For fifteen minutes, director Timur Bekmambetov maintains the illusion that he’s learnt his lesson from the clunky, confusing and unashamedly derivative Night Watch. Sadly, once the 16th minute ticks over, Day Watch, makes the same mistakes as the first film, while somehow committing a few new ones.
Based on the second novel of a trilogy written by Russian author Sergei Lukyanenko, Day Watch picks up the action shortly after the activities of the first film. A much wiser and experienced Anton Gorodetsky (Khabensky) returns, along with Svetlana Nazarova (Poroshina), a timid woman of potentially great power who he now trains for the Night Watch.
For those unfamiliar with the series, the world’s population is split in three – Light Others, Dark Others and everyone else. Naturally, the Dark and Light Others aren’t fond of each other, and to prevent the destruction of the world, struck a truce some 1000 years ago. To keep the deal in check, the Light Others patrol during the night for Dark Other activities that violate the truce, while the Dark Others do the same for the Light Others in the day.
In Night Watch, it was revealed that Svetlana is the Light’s Great Other, while Anton’s illegitimate child, Yegor, is the Dark’s Great Other. Day Watch serves as the build-up for a climatic battle between the two forces and a confrontation of the Great Others. Mixed in is the mystical Chalk of Fate, which is, quite literally, a piece of chalk that can rewrite the fate of the user.
What the film does right are the action scenes, intense set pieces that, while sometimes out of place, are enjoyable to watch for their shock value. There’s a bit with a car driving on a building, sideways, and an amazing five-minute chunk at the end involving lots of silver Christmas decorations.
The overall feel of the film is gritty and the cinematography sharp; both fit perfectly with a downtrodden Russia and the tense state of affairs that binds the Light and Dark.
The power of the film is snuffed however by Bekmambetov’s dislike of magical elements, one of the main themes of Lukyanenko’s novels. It’s a failing that was readily apparent in Night Watch, and even more so in the sequel. When the Others do use their powers, it’s a case of ‘Oh, you can do that? Why didn’t you just do that when…’. Anyone expecting a Russian X-Men will be extremely disappointed.
Perhaps the lack of magic would have been balanced by a strong plot with engaging character development, but again, the film can’t deliver. Except for Anton, none of the players are explored really, nor are their relationships and when they are, it’s so confusing as to be pointless.
The Chalk of Fate is also a bizarre facet in the story.

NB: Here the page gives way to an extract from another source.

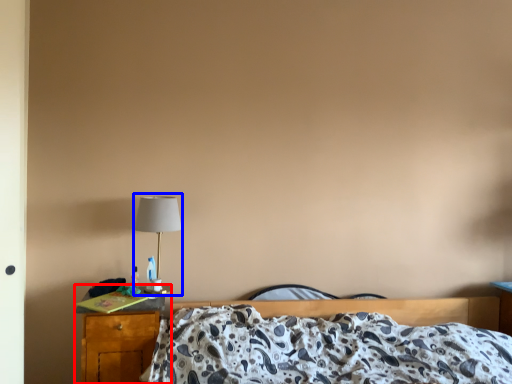 Question: Which point is closer to the camera, nightstand (highlighted by a red box) or table lamp (highlighted by a blue box)?

Choices:
 (A) nightstand
 (B) table lamp

Answer: (A)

Not only does it serve as the deus ex machina for the film’s disappointing conclusion, but for such a wickedly powerful artefact it proves incredibly easy to acquire and use.
Despite its faults, Day Watch is a better film than its predecessor. The plot is just as convoluted, or appears that way under Bekmambetov’s direction, but it’s much less derivative and the product placement not so obvious. If you hold tight to your brain as the story comes together, you might just come out of the cinema ambivalent.